In this context, an immunophenotyping platform was set up that allows uniform data analysis and quality control between the different institutes. Over 75 patients have been investigated and 2 families have been characterised: 1) IL6ST heterozygous variant patients were identified and require expensive antifungal treatment to treat Aspergillus infections, a treatment that is now reimbursed for these patients, 2) An optimized inflammatory cytokine profile panel for patients with recurrent fever (adults and children) that allows acute treatment with e.g. anti-interleukin (IL)1 and anti-IL6 was developed.

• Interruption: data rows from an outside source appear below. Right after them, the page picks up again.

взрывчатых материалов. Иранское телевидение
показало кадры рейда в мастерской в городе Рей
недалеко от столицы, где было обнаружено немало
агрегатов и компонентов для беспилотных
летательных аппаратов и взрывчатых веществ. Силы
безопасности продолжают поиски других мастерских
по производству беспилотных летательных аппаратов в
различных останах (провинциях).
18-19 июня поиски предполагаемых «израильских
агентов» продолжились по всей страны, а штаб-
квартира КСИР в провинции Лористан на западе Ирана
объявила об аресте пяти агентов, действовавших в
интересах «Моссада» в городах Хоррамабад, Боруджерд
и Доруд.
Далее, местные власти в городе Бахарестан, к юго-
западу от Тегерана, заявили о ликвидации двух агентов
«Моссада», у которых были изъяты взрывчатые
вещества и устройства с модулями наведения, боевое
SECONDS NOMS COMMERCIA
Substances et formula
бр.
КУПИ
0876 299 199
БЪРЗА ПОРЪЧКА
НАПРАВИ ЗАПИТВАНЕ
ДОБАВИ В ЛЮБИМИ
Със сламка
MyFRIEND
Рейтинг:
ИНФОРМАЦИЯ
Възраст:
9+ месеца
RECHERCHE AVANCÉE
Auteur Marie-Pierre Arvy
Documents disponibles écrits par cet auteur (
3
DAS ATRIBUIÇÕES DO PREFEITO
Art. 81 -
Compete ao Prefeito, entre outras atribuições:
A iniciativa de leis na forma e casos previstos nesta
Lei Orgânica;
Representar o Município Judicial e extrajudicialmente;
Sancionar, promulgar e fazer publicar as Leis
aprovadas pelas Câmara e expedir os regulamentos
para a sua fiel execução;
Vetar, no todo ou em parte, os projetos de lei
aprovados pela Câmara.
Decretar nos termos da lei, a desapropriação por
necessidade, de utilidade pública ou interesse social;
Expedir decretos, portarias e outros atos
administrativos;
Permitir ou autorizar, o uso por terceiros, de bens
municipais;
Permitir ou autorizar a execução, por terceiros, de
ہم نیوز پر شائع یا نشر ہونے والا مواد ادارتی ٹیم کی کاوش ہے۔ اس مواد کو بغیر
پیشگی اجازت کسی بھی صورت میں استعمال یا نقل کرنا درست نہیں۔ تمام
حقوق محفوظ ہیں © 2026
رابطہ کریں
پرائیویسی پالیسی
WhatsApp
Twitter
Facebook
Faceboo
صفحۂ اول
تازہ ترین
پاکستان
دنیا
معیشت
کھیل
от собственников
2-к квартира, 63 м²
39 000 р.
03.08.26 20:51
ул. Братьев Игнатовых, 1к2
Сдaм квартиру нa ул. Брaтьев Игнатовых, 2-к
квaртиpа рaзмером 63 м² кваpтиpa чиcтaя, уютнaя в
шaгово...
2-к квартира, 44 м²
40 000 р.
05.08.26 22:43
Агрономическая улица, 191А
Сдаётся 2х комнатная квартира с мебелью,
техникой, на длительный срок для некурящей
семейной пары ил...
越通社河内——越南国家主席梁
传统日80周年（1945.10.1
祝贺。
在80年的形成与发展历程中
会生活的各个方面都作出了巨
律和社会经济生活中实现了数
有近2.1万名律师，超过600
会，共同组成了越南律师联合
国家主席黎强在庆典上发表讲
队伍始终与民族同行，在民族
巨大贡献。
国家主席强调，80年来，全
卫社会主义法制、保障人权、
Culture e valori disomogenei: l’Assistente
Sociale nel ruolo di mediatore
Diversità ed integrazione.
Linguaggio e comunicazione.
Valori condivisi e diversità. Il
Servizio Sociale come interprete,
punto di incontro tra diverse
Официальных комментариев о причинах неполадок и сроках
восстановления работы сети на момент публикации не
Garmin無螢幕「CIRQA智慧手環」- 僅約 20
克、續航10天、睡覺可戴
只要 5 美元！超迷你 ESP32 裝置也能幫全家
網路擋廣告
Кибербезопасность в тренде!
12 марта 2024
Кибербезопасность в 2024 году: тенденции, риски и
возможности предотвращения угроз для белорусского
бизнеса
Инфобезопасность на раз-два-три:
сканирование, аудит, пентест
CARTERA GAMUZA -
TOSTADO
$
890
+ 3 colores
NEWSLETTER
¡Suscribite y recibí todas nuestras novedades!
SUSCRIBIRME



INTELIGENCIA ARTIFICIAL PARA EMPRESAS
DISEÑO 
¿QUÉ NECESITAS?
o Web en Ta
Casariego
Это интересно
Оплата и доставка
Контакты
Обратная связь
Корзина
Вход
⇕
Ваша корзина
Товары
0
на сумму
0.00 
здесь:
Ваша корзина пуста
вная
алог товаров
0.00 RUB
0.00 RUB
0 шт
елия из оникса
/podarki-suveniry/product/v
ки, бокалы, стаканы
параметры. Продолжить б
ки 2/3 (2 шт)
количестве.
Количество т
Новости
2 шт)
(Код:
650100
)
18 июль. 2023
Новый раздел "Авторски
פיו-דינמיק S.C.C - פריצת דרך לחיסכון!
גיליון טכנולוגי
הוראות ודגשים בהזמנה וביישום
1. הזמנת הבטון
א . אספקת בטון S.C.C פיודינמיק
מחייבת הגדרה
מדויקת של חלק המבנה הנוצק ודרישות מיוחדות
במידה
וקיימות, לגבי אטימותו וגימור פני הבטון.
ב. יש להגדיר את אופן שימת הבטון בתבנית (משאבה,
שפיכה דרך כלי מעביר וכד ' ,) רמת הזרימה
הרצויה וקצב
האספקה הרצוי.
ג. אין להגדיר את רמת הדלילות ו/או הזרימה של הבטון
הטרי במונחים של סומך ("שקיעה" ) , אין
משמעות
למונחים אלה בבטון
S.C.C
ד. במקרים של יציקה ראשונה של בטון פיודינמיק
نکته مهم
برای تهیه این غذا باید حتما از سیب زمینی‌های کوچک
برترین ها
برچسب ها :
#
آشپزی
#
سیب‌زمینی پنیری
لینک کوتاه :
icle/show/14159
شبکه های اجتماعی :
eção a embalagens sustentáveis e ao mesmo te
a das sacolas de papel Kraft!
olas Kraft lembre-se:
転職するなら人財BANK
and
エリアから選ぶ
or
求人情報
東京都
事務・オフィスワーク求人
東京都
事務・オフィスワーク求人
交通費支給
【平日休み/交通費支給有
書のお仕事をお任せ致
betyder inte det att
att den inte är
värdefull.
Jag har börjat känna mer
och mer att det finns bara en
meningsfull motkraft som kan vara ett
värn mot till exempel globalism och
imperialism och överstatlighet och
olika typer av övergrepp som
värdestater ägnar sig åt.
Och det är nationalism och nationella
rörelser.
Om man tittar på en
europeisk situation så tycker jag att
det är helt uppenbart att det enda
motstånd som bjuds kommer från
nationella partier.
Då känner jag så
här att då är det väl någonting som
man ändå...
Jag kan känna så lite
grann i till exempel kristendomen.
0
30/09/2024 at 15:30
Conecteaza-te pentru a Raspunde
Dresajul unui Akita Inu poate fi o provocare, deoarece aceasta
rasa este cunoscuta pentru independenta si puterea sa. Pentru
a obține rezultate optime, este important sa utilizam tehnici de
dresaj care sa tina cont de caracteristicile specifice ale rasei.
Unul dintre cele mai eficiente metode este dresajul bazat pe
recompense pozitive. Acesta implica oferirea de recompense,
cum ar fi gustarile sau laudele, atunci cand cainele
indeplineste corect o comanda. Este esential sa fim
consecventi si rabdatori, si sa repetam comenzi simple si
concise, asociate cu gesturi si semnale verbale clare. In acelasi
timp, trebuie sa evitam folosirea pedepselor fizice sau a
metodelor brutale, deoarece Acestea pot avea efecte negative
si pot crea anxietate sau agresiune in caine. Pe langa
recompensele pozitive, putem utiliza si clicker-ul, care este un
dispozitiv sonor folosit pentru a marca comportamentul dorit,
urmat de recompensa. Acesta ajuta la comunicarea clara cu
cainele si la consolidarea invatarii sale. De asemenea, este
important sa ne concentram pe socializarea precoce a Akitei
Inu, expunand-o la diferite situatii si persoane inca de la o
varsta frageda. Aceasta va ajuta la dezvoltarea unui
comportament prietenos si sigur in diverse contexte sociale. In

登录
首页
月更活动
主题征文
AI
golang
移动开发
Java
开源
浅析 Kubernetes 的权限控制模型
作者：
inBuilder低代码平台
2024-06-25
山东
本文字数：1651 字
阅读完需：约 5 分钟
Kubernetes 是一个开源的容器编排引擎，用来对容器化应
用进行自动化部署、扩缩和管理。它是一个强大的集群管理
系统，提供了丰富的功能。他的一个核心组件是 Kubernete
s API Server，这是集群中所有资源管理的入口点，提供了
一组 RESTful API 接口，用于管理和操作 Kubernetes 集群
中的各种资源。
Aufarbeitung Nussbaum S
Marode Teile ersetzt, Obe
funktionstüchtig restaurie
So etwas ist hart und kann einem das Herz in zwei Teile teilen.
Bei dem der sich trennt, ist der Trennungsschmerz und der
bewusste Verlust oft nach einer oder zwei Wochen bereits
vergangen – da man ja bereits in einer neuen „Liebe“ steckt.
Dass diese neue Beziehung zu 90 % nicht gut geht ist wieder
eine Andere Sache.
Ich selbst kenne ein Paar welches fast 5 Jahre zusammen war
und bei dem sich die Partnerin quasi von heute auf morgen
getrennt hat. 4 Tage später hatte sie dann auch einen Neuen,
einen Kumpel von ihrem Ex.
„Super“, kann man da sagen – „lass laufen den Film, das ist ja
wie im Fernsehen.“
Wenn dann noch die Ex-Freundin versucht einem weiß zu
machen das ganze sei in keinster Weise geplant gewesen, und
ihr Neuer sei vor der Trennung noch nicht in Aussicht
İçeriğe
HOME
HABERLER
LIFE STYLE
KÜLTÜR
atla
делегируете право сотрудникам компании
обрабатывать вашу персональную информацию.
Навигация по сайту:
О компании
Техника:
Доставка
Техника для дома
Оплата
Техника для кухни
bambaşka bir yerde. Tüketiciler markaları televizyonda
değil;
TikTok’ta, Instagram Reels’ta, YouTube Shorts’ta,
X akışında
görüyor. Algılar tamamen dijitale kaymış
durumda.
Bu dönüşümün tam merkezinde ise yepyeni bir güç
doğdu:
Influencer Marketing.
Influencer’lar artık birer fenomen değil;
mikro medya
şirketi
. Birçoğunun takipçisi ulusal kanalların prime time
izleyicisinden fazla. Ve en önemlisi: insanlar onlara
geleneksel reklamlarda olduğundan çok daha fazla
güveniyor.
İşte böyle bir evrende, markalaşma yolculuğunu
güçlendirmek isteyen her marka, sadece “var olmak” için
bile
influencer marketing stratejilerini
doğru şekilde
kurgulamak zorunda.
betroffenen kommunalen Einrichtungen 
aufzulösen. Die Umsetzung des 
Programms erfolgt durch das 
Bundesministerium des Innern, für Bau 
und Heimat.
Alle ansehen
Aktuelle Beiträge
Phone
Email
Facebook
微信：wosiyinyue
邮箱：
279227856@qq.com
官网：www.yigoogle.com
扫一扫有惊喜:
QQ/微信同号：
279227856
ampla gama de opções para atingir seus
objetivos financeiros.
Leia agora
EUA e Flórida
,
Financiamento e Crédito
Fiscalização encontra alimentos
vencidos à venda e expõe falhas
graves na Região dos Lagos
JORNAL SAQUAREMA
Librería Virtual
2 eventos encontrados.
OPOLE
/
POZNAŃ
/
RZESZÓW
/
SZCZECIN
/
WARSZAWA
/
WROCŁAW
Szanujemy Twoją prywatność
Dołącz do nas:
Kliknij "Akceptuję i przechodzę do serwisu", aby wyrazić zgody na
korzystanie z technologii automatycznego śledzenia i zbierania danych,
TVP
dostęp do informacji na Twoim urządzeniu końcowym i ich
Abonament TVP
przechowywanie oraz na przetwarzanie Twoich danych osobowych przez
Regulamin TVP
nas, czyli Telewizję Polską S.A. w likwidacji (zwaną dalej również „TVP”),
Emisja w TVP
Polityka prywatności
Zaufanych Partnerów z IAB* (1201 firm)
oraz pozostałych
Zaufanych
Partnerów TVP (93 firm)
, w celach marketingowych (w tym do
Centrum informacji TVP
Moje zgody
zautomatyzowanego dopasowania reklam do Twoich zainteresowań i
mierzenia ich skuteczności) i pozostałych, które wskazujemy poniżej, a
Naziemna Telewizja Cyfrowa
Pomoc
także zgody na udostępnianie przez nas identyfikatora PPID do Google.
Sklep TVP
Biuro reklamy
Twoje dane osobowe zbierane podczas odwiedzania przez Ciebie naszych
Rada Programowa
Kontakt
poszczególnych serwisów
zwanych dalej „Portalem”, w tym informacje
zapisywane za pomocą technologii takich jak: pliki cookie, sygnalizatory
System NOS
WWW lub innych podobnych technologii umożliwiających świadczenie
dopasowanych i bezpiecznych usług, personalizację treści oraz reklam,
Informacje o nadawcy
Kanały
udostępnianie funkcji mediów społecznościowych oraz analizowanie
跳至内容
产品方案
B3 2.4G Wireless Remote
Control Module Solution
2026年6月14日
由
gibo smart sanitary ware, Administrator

In addition, this platform has also been made publicly available during the COVID crisis to allow the identification of PID patients hypersusceptible to COVID-19. An additional effort of the consortium involved rebuilding the PID lab of UGent into a COVID-19 lab to identify underlying immune defects in severe COVID-19 patients and/or children with pediatric inflammatory multisystemic syndrome (PIMS/MIS-C).

SCID is one of the primary immunodeficiencies that affects the development of immune cells and severely impacts the immune system. Without early detection and treatment, SCID is lethal before the first year of life. SCID was recently put on the list of soon to be implemented diseases for neonatal screening (after technical validation). Such newborn screening allows for early detection and adequate preventive antibiotic treatment, which in turn precludes irreversible organ damage. 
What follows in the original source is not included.